◆ GIVEN DATA

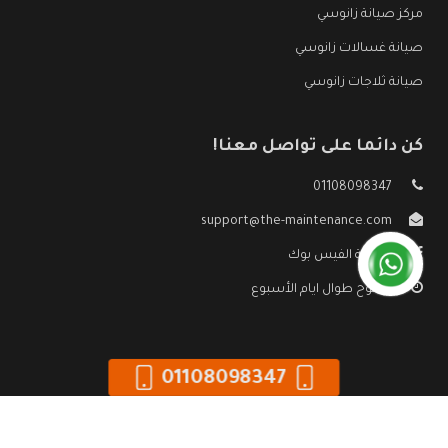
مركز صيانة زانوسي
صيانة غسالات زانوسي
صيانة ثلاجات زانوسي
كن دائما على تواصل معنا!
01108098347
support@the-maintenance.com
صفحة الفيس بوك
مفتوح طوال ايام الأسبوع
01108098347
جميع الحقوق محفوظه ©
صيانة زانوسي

* * *

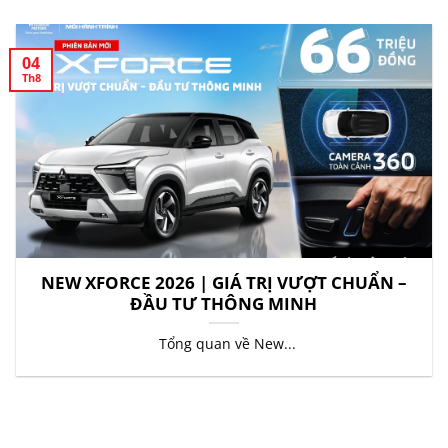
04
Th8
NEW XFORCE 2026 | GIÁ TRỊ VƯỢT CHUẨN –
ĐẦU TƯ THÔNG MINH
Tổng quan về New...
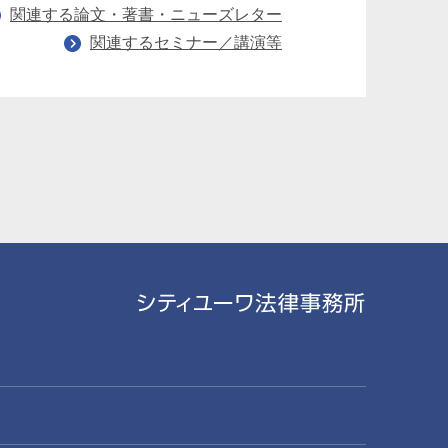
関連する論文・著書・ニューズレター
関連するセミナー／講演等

◆ EXERCISE INSTRUCTIONS
Going through the entries above, report how many lines include the string "زانوسي". The number alone is the answer.

◆ WRITTEN REPLY
4